Yo he asumido que no soy un Mozart de la literatura, y no pasa nada. Se puede llegar a una buena novela a través del trabajo. Ahí está mi fortaleza: en pulir ese material inicial, que es como el mármol antes de sacar el David de Miguel Ángel. Y no hay que tener miedo a dedicar el tiempo necesario para conseguir un buen texto.
Estamos cansados de tanta violencia, pero seguimos necesitando el misterio
— Da la sensación de que a quienes escribís novela negra que se sale un poco de lo más comercial se os pide constantemente que cuestionéis el propio género. ¿No hay ahí un cierto sesgo? Da la impresión de que se reduce el género a unos pocos títulos muy mediáticos, cuando en realidad hay una escena rica y diversa desde hace tiempo.
— Personajes como Petra Delicado, Bevilacqua y Chamorro, Harry Hole o Erika Falck pertenecen a finales de los noventa y principios de los 2000. Y desde entonces la ficción criminal está en los escaparates y en las listas de más vendidos de forma constante. Es un género con décadas de éxito por dos motivos. Primero, porque es un cajón de sastre enorme.
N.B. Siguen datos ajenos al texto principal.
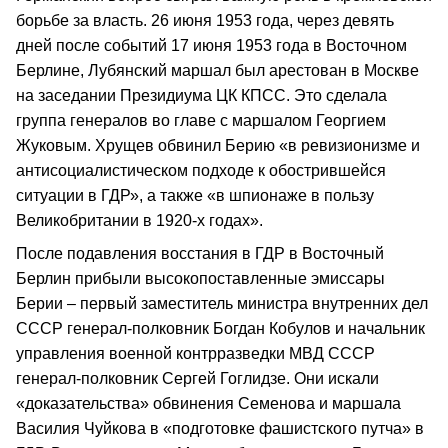
борьбе за власть. 26 июня 1953 года, через девять
дней после событий 17 июня 1953 года в Восточном
Берлине, Лубянский маршал был арестован в Москве
на заседании Президиума ЦК КПСС. Это сделала
группа генералов во главе с маршалом Георгием
Жуковым. Хрущев обвинил Берию «в ревизионизме и
антисоциалистическом подходе к обострившейся
ситуации в ГДР», а также «в шпионаже в пользу
Великобритании в 1920-х годах».
После подавления восстания в ГДР в Восточный
Берлин прибыли высокопоставленные эмиссары
Берии – первый заместитель министра внутренних дел
СССР генерал-полковник Богдан Кобулов и начальник
управления военной контрразведки МВД СССР
генерал-полковник Сергей Гоглидзе. Они искали
«доказательства» обвинения Семенова и маршала
Василия Чуйкова в «подготовке фашистского путча» в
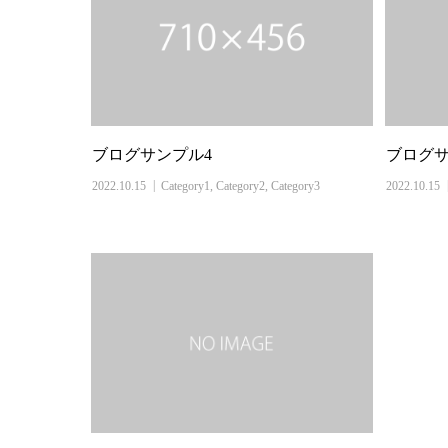
ブログサンプル4
ブログサ
2022.10.15
Category1
,
Category2
,
Category3
2022.10.15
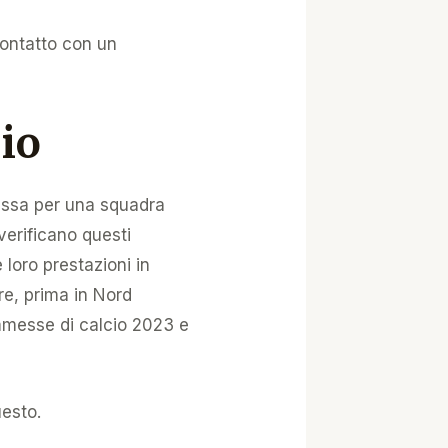
contatto con un
io
bassa per una squadra
verificano questi
 loro prestazioni in
re, prima in Nord
ommesse di calcio 2023 e
uesto.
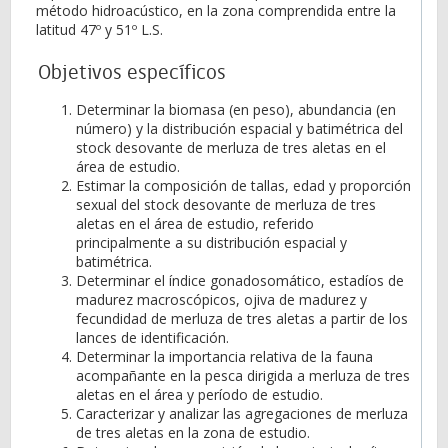
método hidroacústico, en la zona comprendida entre la
latitud 47º y 51º L.S.
Objetivos específicos
Determinar la biomasa (en peso), abundancia (en
número) y la distribución espacial y batimétrica del
stock desovante de merluza de tres aletas en el
área de estudio.
Estimar la composición de tallas, edad y proporción
sexual del stock desovante de merluza de tres
aletas en el área de estudio, referido
principalmente a su distribución espacial y
batimétrica.
Determinar el índice gonadosomático, estadíos de
madurez macroscópicos, ojiva de madurez y
fecundidad de merluza de tres aletas a partir de los
lances de identificación.
Determinar la importancia relativa de la fauna
acompañante en la pesca dirigida a merluza de tres
aletas en el área y período de estudio.
Caracterizar y analizar las agregaciones de merluza
de tres aletas en la zona de estudio.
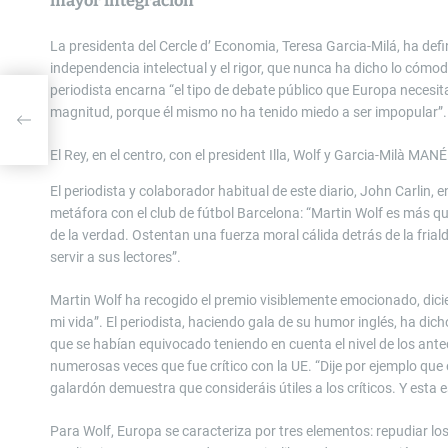
mayor integración
La presidenta del Cercle d’ Economia, Teresa Garcia-Milá, ha defi
independencia intelectual y el rigor, que nunca ha dicho lo cómod
periodista encarna “el tipo de debate público que Europa neces
magnitud, porque él mismo no ha tenido miedo a ser impopular”.
los
El Rey, en el centro, con el president Illa, Wolf y Garcia-Milà
MANÉ
El periodista y colaborador habitual de este diario, John Carlin,
metáfora con el club de fútbol Barcelona: “Martin Wolf es más que
de la verdad. Ostentan una fuerza moral cálida detrás de la frialda
servir a sus lectores”.
Martin Wolf ha recogido el premio visiblemente emocionado, dic
mi vida”. El periodista, haciendo gala de su humor inglés, ha di
que se habían equivocado teniendo en cuenta el nivel de los ant
numerosas veces que fue crítico con la UE. “Dije por ejemplo que el
galardón demuestra que consideráis útiles a los críticos. Y esta e
Para Wolf, Europa se caracteriza por tres elementos: repudiar lo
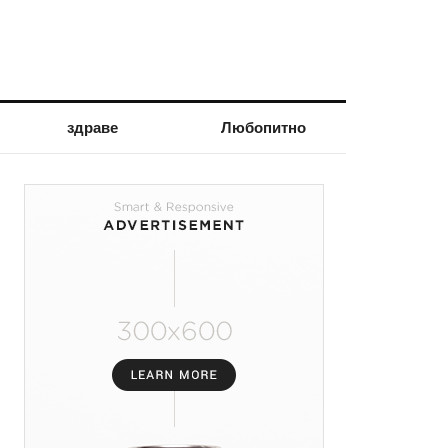
здраве
Любопитно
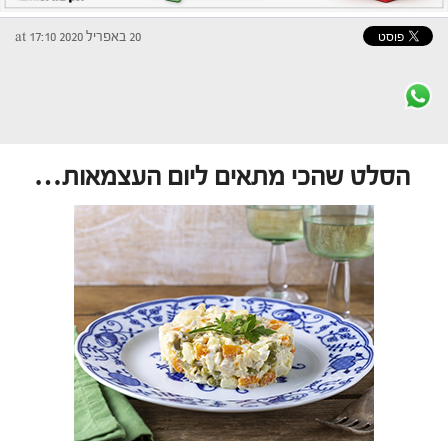
20 באפריל 2020 at 17:10
הסלט שהכי מתאים ליום העצמאות…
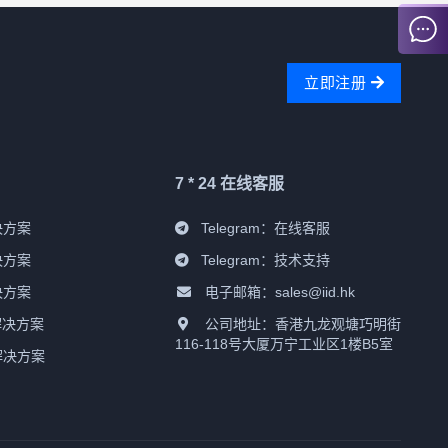
立即注册
7 * 24 在线客服
决方案
Telegram：
在线客服
决方案
Telegram：
技术支持
决方案
电子邮箱：sales@iid.hk
解决方案
公司地址：香港九龙观塘巧明街
116-118号大厦万宁工业区1楼B5室
解决方案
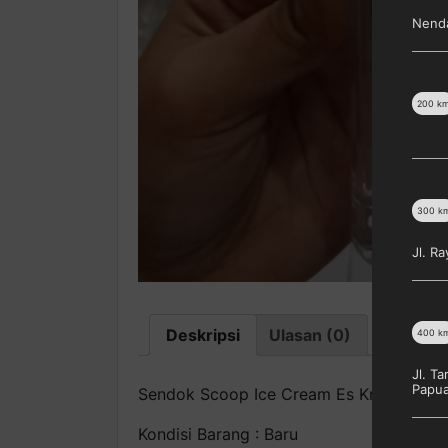
Nenda
200
k
300
k
Jl. R
Deskripsi
Ulasan (0)
400
k
Jl. T
Papu
Sendok Scoop Ice Cream Es Krim Scoope
Kondisi Barang : Baru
Yo misma he hablado de “novela negra”, pero en realidad lo correcto sería “ficción criminal”, porque la novela negra es solo un subgénero.
Y segundo, porque tiene una enorme capacidad de adaptación. Ahora, por ejemplo, está de moda el cozy crime, que recupera el modelo de Agatha Christie pero incorporando elementos contemporáneos. Quizá estamos cansados de tanta violencia —porque ya la vemos en la realidad—, pero seguimos necesitando el misterio, y lo buscamos de otras formas. En ese sentido, La doble desaparición de Abril del Pino es una novela más amable, donde incluso hay espacio para el humor.
Creo que es pretencioso pensar que el género está en crisis o que puede desaparecer. Llevo desde 2005 trabajando en librerías y desde 2007 como crítica de ficción criminal, y no tengo ninguna duda: no va a desaparecer. La ficción criminal convive con otros géneros y, además, los absorbe: se mezcla con la novela histórica, con el thriller, con otras formas narrativas. Es un género muy vivo.
— Quizá el problema está más en la pregunta recurrente que en el estado real del género.
— Exacto. Es como cuando me preguntan si el libro va a morir. Lleva tres mil años resistiendo. No creo que vaya a ser nuestra generación la que acabe con él. Me parece una postura bastante pretenciosa.